Le nom de Lusignan, dans la même chronique, est toujours écrit Lusinan.
Le XVIe siècle retenait la vraie prononciation. Voyez, pour preuve, les rimes de ce rondeau, adressé à Marot par Étienne Clavier:
Pour bien louer une chose tant digne
. . . . . . . . . . . . . . . . . . . . .
Dont de despit souvent me paye et disne,
Car je connoy que le fond et racine
De ses escriz ont prins leur origine.
. . . . . . . . . . . . . . . . . . . . .
Donc, orateurs, chascun de vous consigne
Termes dorés puisés en la piscine
Palladiane, etc.
(Œuvres de Marot, t. III, p. 26.)
Les relations que le mariage de Louis XIII établit entre la France et l'Espagne, introduisirent chez nous la langue et les usages espagnols; la prononciation usitée par delà les Pyrénées pour l'n con la tilde, s'attacha dès lors à cette notation gn, et le XVIIe siècle n'en connut plus d'autre.
«Tous les Parisiens généralement, dit Ménage, prononcent anneau au lieu d'agneau: une moitié d'anneau, un quartier d'anneau; qui est une prononciation très-vicieuse à la considérer en elle-même, à cause de l'équivoque d'anneau en la signification d'agnus, avec anneau en la signification d'annulus.»
Cette raison serait très-mauvaise, car il n'y aurait point là d'équivoque possible. Admettons un moment qu'on prononce anneau. Si l'on dit: J'ai mangé un morceau d'anneau, ou qu'on parle d'un rôti d'anneau, personne ne sera stupide au point de comprendre qu'on a mis en broche et avalé une bague. La langue est pleine de mots qui sonnent identiquement, à l'oreille sans aucun danger de confusion pour l'intelligence. Mais les grammairiens de profession, dès qu'ils sont en face d'une différence d'orthographe, recourent d'abord à cette explication: C'est pour distinguer.
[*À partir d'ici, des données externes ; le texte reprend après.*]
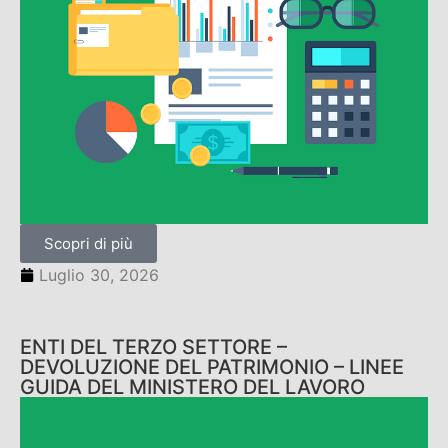
Scopri di più
Luglio 30, 2026
ENTI DEL TERZO SETTORE –
DEVOLUZIONE DEL PATRIMONIO – LINEE
GUIDA DEL MINISTERO DEL LAVORO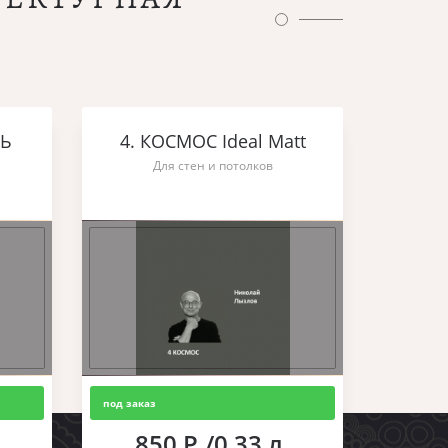
ШЬ
4. КОСМОС Ideal Matt
Для стен и потолков
под заказ
850 Р./0,33 л.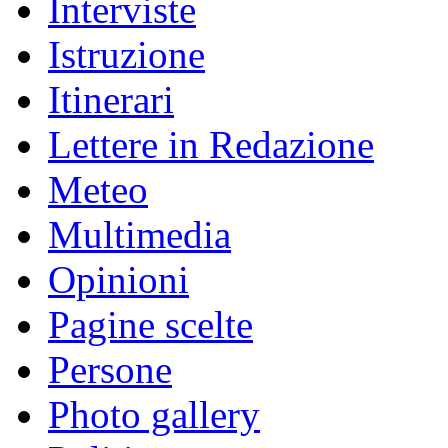
Interviste
Istruzione
Itinerari
Lettere in Redazione
Meteo
Multimedia
Opinioni
Pagine scelte
Persone
Photo gallery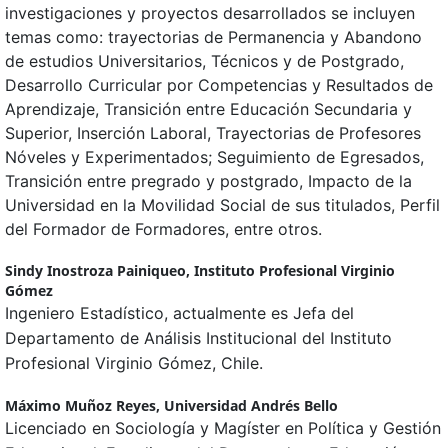
investigaciones y proyectos desarrollados se incluyen
temas como: trayectorias de Permanencia y Abandono
de estudios Universitarios, Técnicos y de Postgrado,
Desarrollo Curricular por Competencias y Resultados de
Aprendizaje, Transición entre Educación Secundaria y
Superior, Inserción Laboral, Trayectorias de Profesores
Nóveles y Experimentados; Seguimiento de Egresados,
Transición entre pregrado y postgrado, Impacto de la
Universidad en la Movilidad Social de sus titulados, Perfil
del Formador de Formadores, entre otros.
Sindy Inostroza Painiqueo,
Instituto Profesional Virginio
Gómez
Ingeniero Estadístico, actualmente es Jefa del
Departamento de Análisis Institucional del Instituto
Profesional Virginio Gómez, Chile.
Máximo Muñoz Reyes,
Universidad Andrés Bello
Licenciado en Sociología y Magíster en Política y Gestión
Ils croient toujours qu'on lit, et ne pensent jamais qu'on parle.
Ce qu'il y a de plus étrange, c'est que Ménage, tout en blâmant cette prononciation, prescrit de la suivre: «Mais comme ces messieurs (les Parisiens) sont les maîtres du langage, il faut parler comme eux, quand même ils parlent mal. Il faut donc dire avec eux un anneau, un cartier d'anneau, et non pas, comme nous disons dans nos provinces, un agneau, un quartier d'agneau. Quelques-uns croient qu'il faut dire l'agneau pascal.» (Observ. sur la lang. fr., p. 347.)
Il est suivi par l'auteur des Réflexions sur l'usage de la langue, et voici la docte règle qu'ils ont établie à frais communs: «Il faut prononcer de l'anneau en parlant de l'animal cuit, un anneau rôti; et s'il est vivant, de l'agneau, comme voici l'agneau de Dieu, l'agneau pascal[5].»
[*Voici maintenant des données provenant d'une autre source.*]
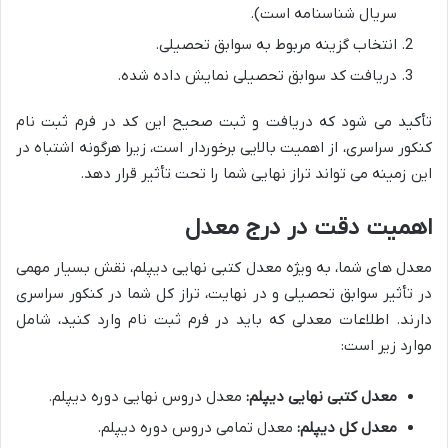
سریال شناسنامه است).
انتخاب گزینه مربوط به سوابق تحصیلی.
دریافت کد سوابق تحصیلی نمایش داده شده.
تأکید می شود که دریافت و ثبت صحیح این کد در فرم ثبت نام
کنکور سراسری، از اهمیت بالایی برخوردار است، زیرا هرگونه اشتباه در
این زمینه می تواند تراز نهایی شما را تحت تأثیر قرار دهد.
اهمیت دقت در درج معدل
معدل های شما، به ویژه معدل کتبی نهایی دیپلم، نقش بسیار مهمی
در تأثیر سوابق تحصیلی و در نهایت، تراز کل شما در کنکور سراسری
دارند. اطلاعات معدلی که باید در فرم ثبت نام وارد کنید، شامل
موارد زیر است:
معدل کتبی نهایی دیپلم:
معدل دروس نهایی دوره دیپلم.
معدل کل دیپلم:
معدل تمامی دروس دوره دیپلم.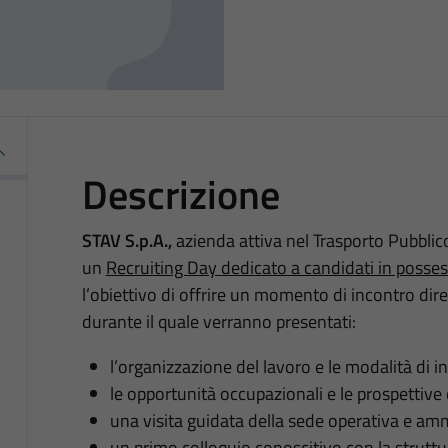
Descrizione
STAV S.p.A.,
azienda attiva nel Trasporto Pubblic
un
Recruiting Day dedicato a candidati in posse
l’obiettivo di offrire un momento di incontro dire
durante il quale verranno presentati:
l’organizzazione del lavoro e le modalità di i
le opportunità occupazionali e le prospettive d
una visita guidata della sede operativa e amm
un primo colloquio conoscitivo con la struttu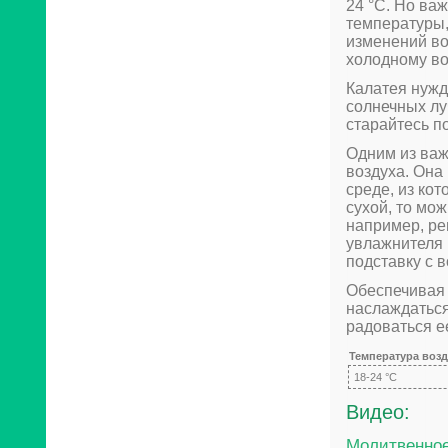
24 °C. Но ва
температуры,
изменений во
холодному во
Калатея нужд
солнечных лу
старайтесь по
Одним из важ
воздуха. Она
среде, из ко
сухой, то мо
например, ре
увлажнителя 
подставку с в
Обеспечивая 
наслаждаться
радоваться е
Температура возд
18-24 °C
Видео:
Молитвенное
[5] Voyez l'Art de bien parler françois, t. I, p. 20.
Et quand il n'est plus vivant et n'est pas encore cuit, comment doit-on l'appeler?
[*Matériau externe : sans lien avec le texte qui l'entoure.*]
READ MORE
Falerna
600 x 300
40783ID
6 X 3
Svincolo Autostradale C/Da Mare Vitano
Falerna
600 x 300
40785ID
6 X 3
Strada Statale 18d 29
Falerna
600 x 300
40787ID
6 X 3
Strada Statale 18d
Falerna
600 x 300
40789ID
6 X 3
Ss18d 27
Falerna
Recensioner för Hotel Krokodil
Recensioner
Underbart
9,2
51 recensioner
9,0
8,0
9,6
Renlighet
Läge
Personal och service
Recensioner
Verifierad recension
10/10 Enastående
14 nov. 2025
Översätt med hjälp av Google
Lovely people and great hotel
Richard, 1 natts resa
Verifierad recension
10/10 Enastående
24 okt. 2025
La première édition du dictionnaire de l'Académie autorise encore agneau et anneau, au choix. La seconde prescrit agneau.
Racine avait, comme la Fontaine, quelques prétentions confuses à la noblesse; mais eux-mêmes n'en savaient pas bien le conte. J'ai trouvé, sur des états manuscrits de la maison de François Ier, un Jehan Racine et un Jehan de la Fontaine, inscrits parmi les escuyers d'écurie. Ce sont probablement des aïeux de nos deux poëtes, qui eux-mêmes ignoraient cette belle généalogie. La Fontaine prenait le titre d'écuyer jusqu'à l'époque d'un procès qu'on lui fit, et qu'il perdit pour n'avoir pu fournir la preuve de son droit. Racine avait des armes, et qui plus est des armes parlantes, c'est-à-dire qui traduisaient son nom en rébus. C'était un rat et un cygne, qui, suivant la prononciation primitive, faisaient ra-cine. Dans une lettre à sa sœur madame de Rivière, l'auteur d'Athalie parle de sa noblesse généalogique: «Vous savez, lui dit-il, qu'il y a un édit qui oblige tous ceux qui ont ou qui veulent avoir des armoiries sur leurs vaisselles ou ailleurs, de donner pour cela une somme qui va tout au plus à 25 francs, et de déclarer quelles sont leurs armoiries. Je sais que celles de notre famille sont un rat et un cygne, dont j'avois seulement gardé le cygne, parce que le rat me choquoit; mais je ne sais point quelles sont les couleurs du chevron sur lequel grimpe le rat, ni les couleurs aussi de tout le fond de l'écusson. Vous me ferez un grand plaisir de m'en instruire. Je crois que vous trouverez nos armes peintes aux vitres de la maison que mon grand-père fit bâtir, et qu'il vendit à M. de la Clef. J'ai ouï dire aussi à mon oncle Racine qu'elles étoient peintes aux vitres de quelque église… J'ai aussi quelque souvenir d'avoir ouï dire que feu notre grand-père fit un procès au peintre qui avoit peint les vitres de sa maison, à cause que ce peintre, au lieu d'un rat, avoit peint un sanglier. Je voudrois bien en effet que ce fût un sanglier, ou la hure d'un sanglier, qui fût à la place de ce vilain rat!» (16 janvier 1697.)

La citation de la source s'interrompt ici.